• _PROBLEM DETAILS_
Each word in the data below should be copied exactly; the images should not.

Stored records
= = = =
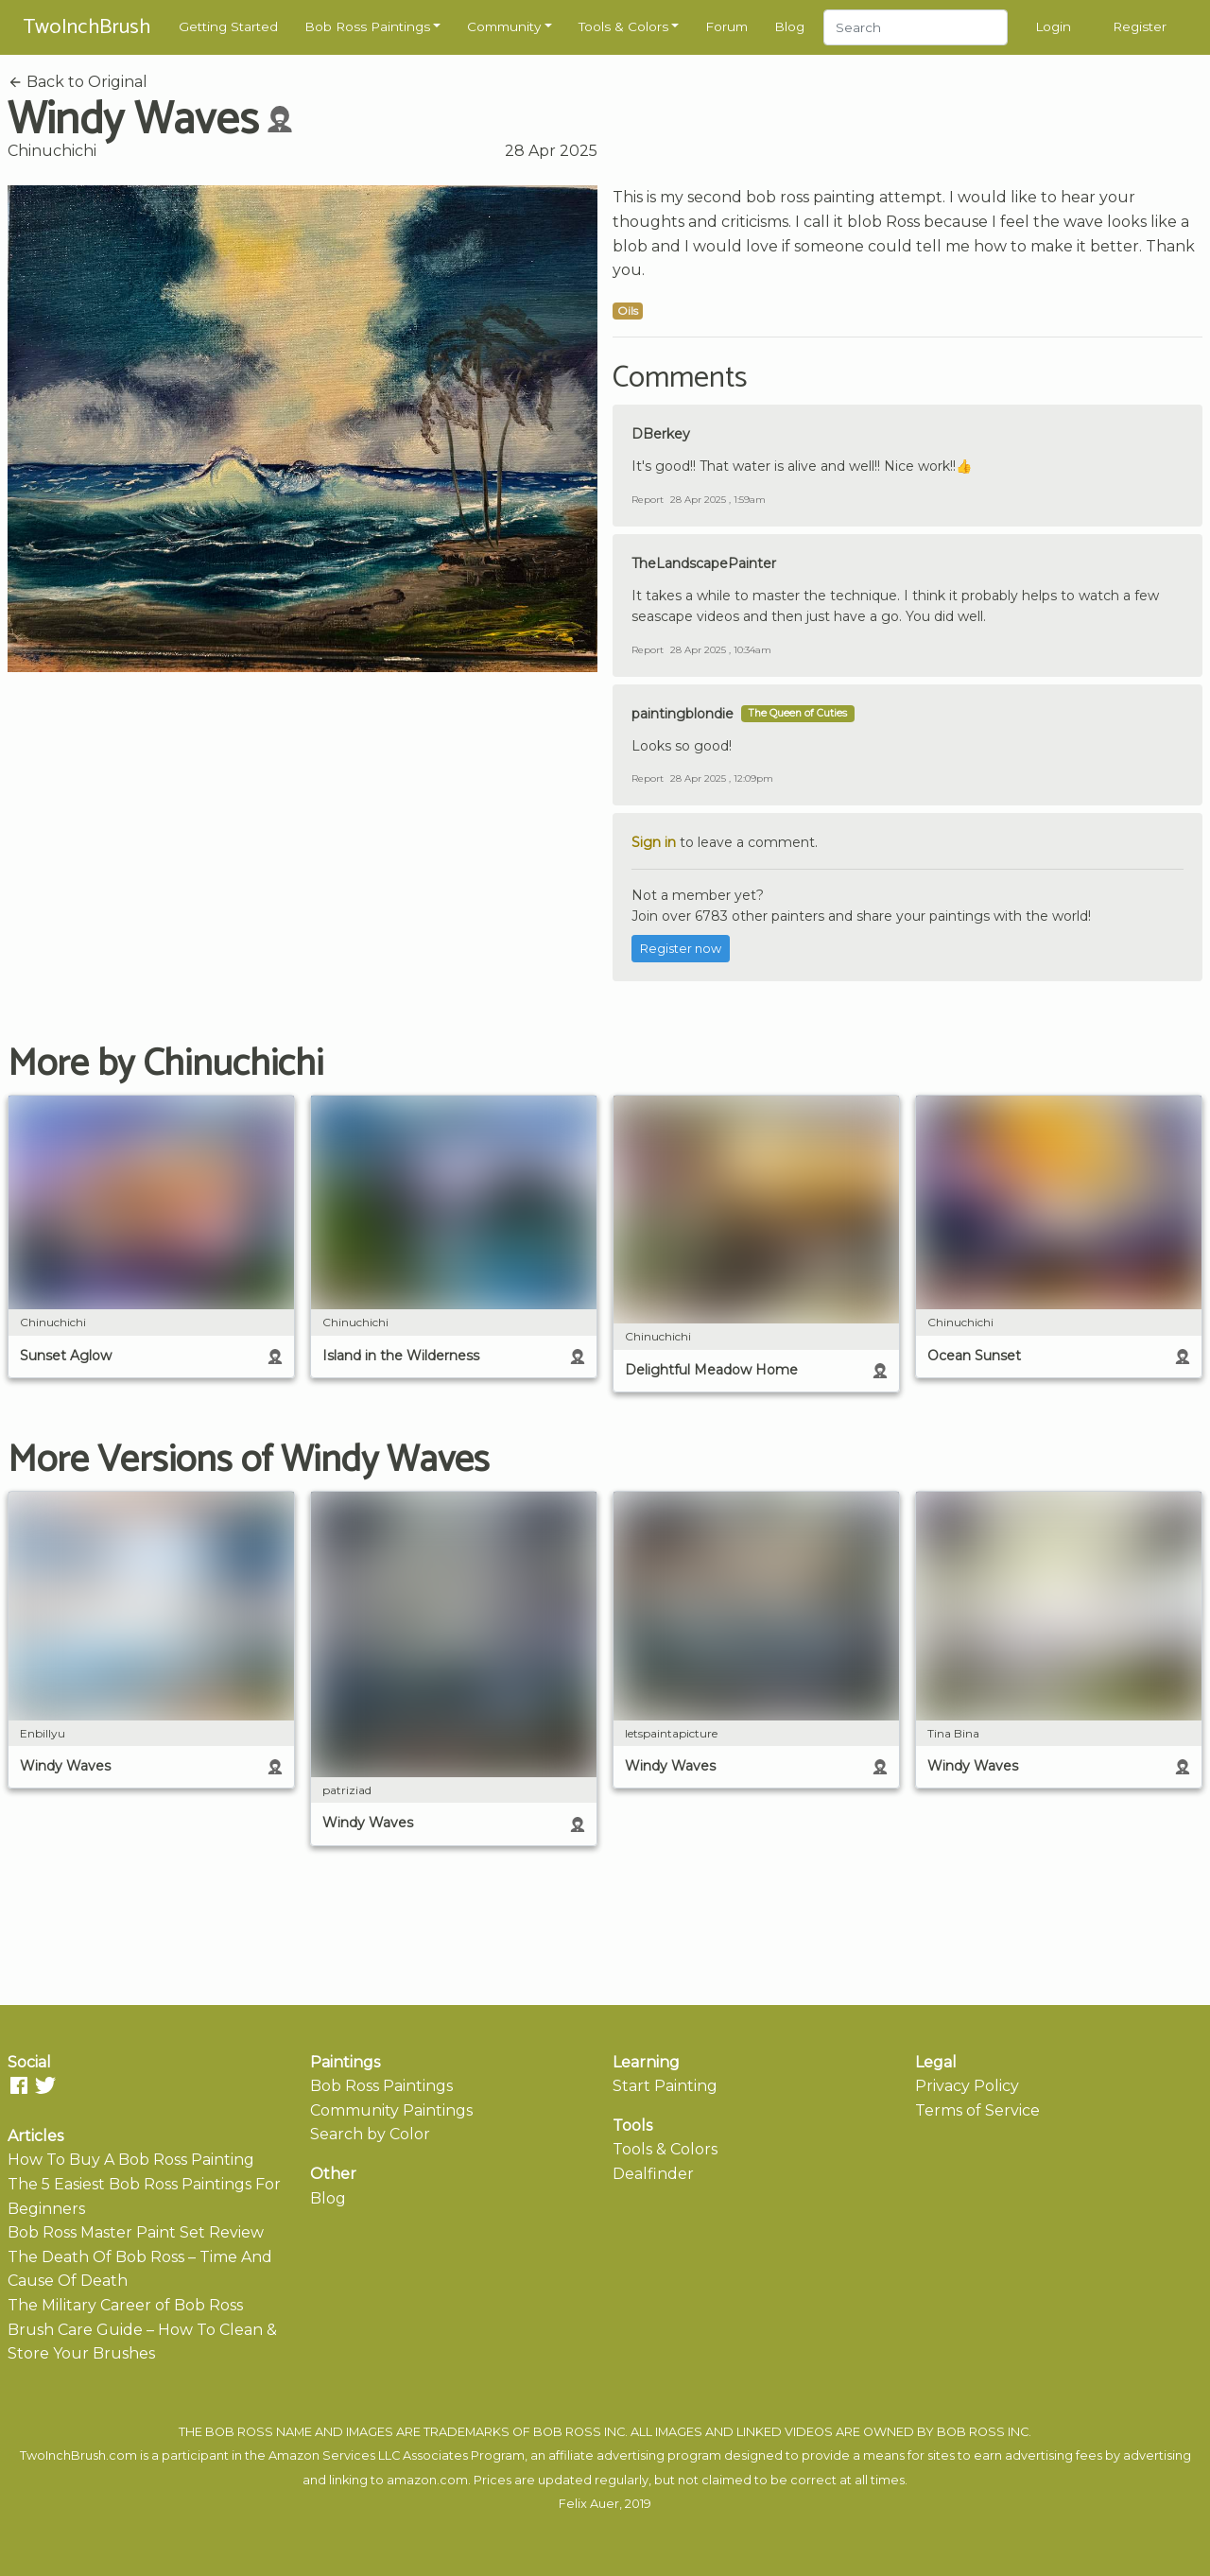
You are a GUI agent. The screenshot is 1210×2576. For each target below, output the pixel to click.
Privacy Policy (967, 2086)
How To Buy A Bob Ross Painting (131, 2160)
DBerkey (660, 433)
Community (504, 26)
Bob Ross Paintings (367, 26)
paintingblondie (682, 713)
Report (647, 499)
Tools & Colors (623, 26)
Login (1053, 26)
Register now (680, 949)
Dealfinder (653, 2174)
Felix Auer (589, 2504)
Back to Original (77, 82)
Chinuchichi (52, 151)
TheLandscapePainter (703, 563)
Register (1140, 26)
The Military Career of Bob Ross (125, 2305)
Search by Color (370, 2134)
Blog (789, 26)
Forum (726, 26)
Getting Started (228, 26)
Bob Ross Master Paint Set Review (136, 2232)
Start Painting (665, 2086)
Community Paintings (391, 2110)
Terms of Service (977, 2110)
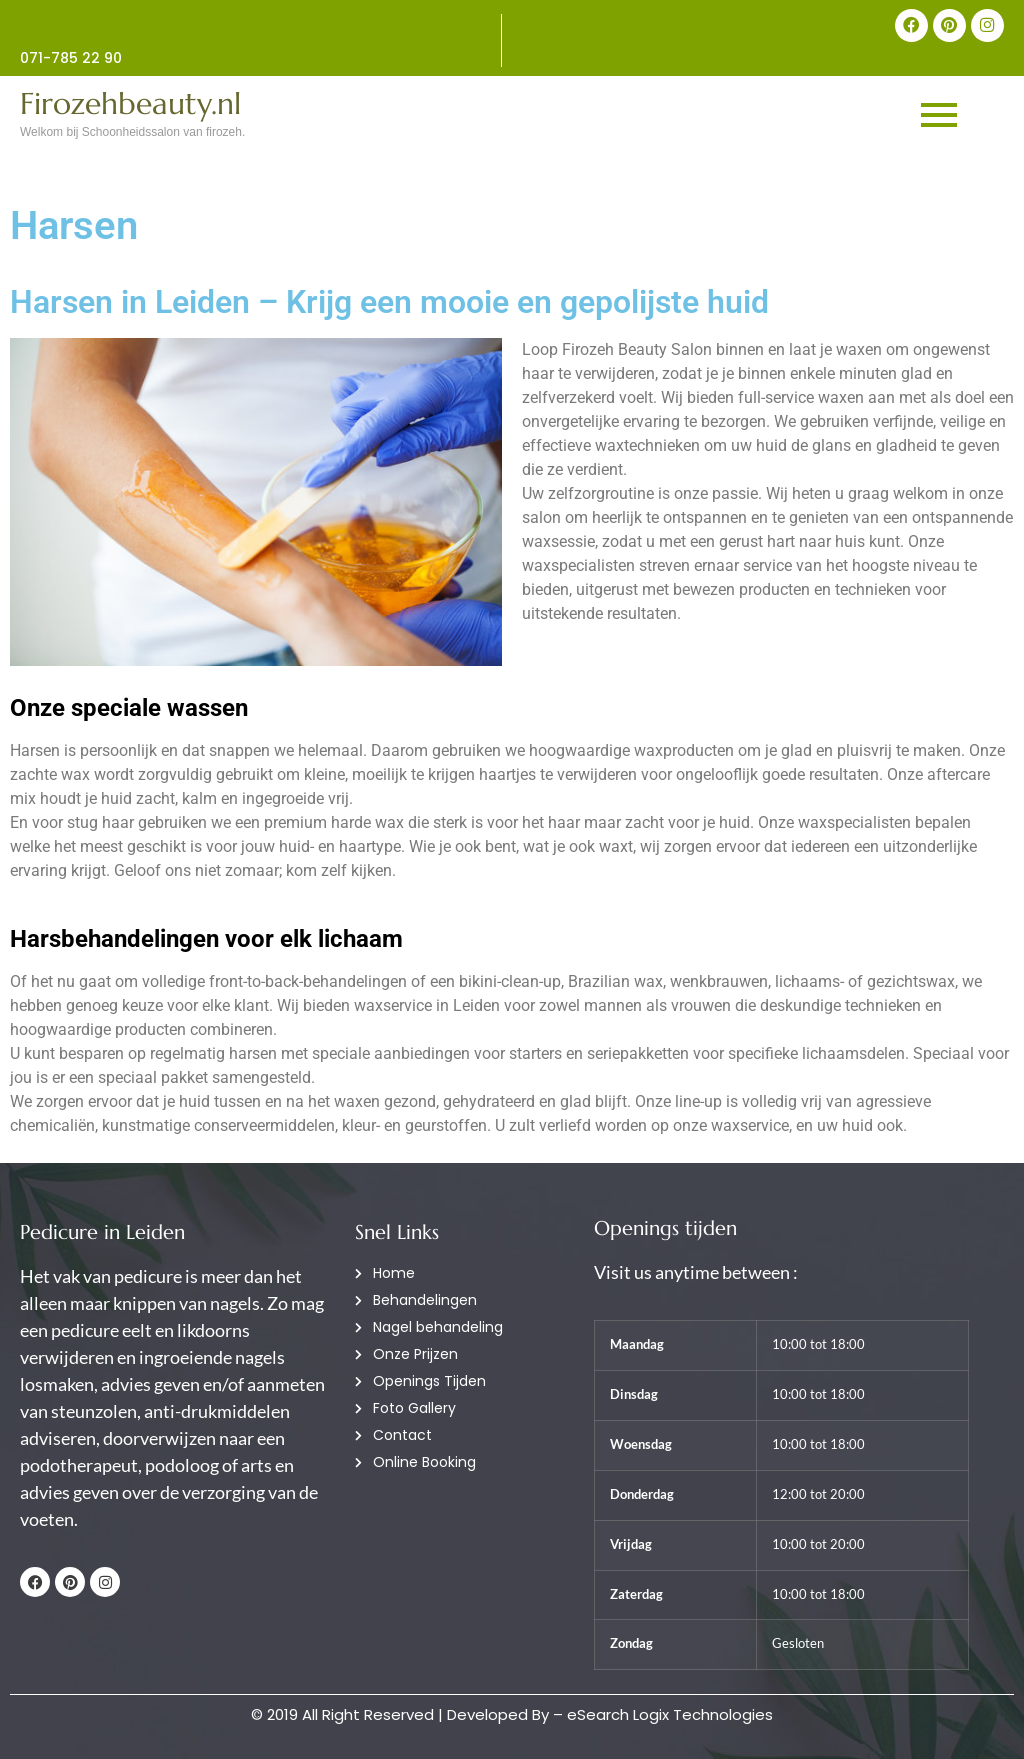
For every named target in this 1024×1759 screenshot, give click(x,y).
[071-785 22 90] (260, 23)
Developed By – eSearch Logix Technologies (610, 1714)
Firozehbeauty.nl (130, 103)
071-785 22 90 (71, 58)
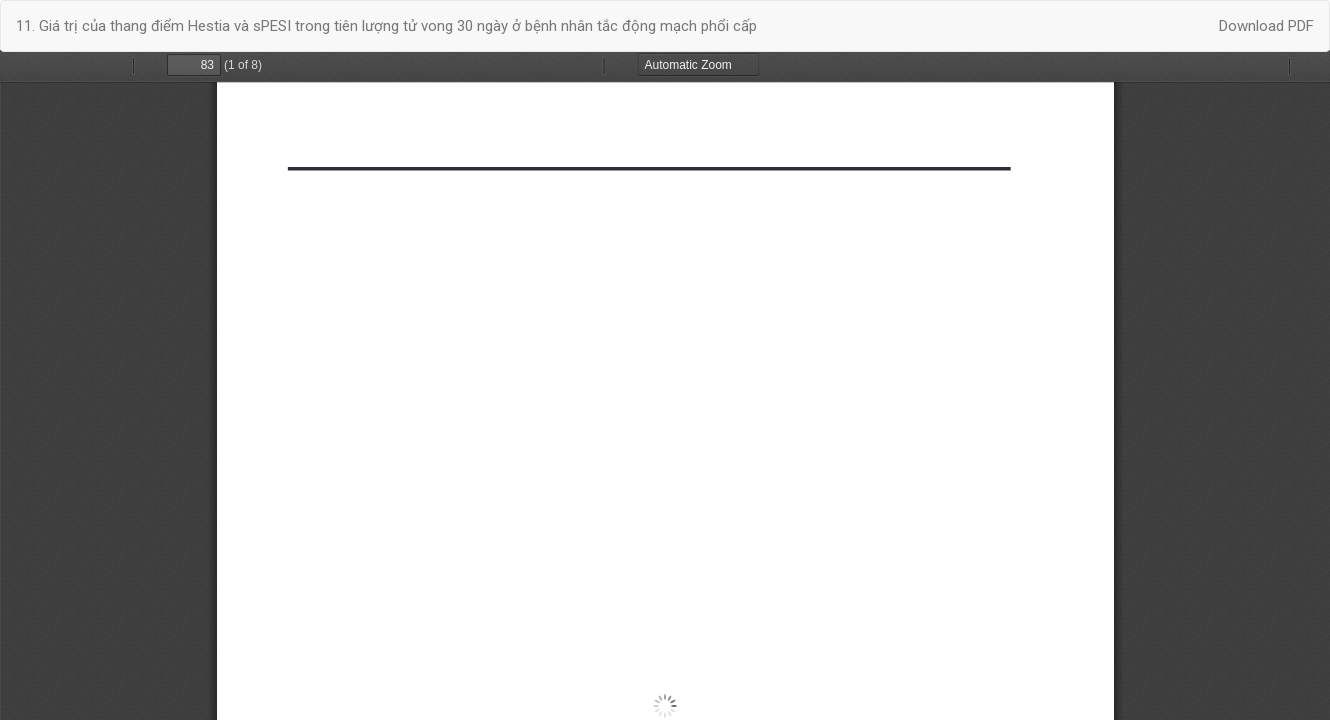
= = = =
• _OUTPUT BELOW_
You are a GUI agent. The screenshot is 1210×2576. For each target below, output the pixel to click.
Privacy Policy (967, 2086)
How To Buy A Bob Ross Painting (131, 2160)
DBerkey (660, 433)
Community (504, 26)
Bob Ross Paintings (367, 26)
paintingblondie (682, 713)
Report (647, 499)
Tools & Colors (623, 26)
Login (1053, 26)
Register now (680, 949)
Dealfinder (653, 2174)
Felix Auer (589, 2504)
Back to Original (77, 82)
Chinuchichi (52, 151)
TheLandscapePainter (703, 563)
Register (1140, 26)
The Military Career of Bob Ross (125, 2305)
Search by Color (370, 2134)
Blog (789, 26)
Forum (726, 26)
Getting Started (228, 26)
Bob Ross Master Paint Set Review (136, 2232)
Start Painting (665, 2086)
Community Paintings (391, 2110)
Terms of Service (977, 2110)
For every named target in this 1024×1759 screenshot, give click(x,y).
[071-785 22 90] (260, 23)
Developed By – eSearch Logix Technologies (610, 1714)
Firozehbeauty.nl (130, 103)
071-785 22 90 (71, 58)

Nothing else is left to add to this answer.